[Stored data entries]

• • •

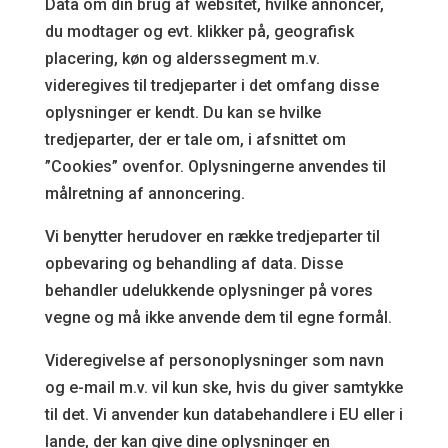
Data om din brug af websitet, hvilke annoncer,
du modtager og evt. klikker på, geografisk
placering, køn og alderssegment m.v.
videregives til tredjeparter i det omfang disse
oplysninger er kendt. Du kan se hvilke
tredjeparter, der er tale om, i afsnittet om
”Cookies” ovenfor. Oplysningerne anvendes til
målretning af annoncering.
Vi benytter herudover en række tredjeparter til
opbevaring og behandling af data. Disse
behandler udelukkende oplysninger på vores
vegne og må ikke anvende dem til egne formål.
Videregivelse af personoplysninger som navn
og e-mail m.v. vil kun ske, hvis du giver samtykke
til det. Vi anvender kun databehandlere i EU eller i
lande, der kan give dine oplysninger en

• • •

* **What the task requires**: Lines from the one containing "Videregivelse af personoplysninger som navn" to the end of the data are to be printed exactly, including the first and last.

* **Final answer**:
Videregivelse af personoplysninger som navn
og e-mail m.v. vil kun ske, hvis du giver samtykke
til det. Vi anvender kun databehandlere i EU eller i
lande, der kan give dine oplysninger en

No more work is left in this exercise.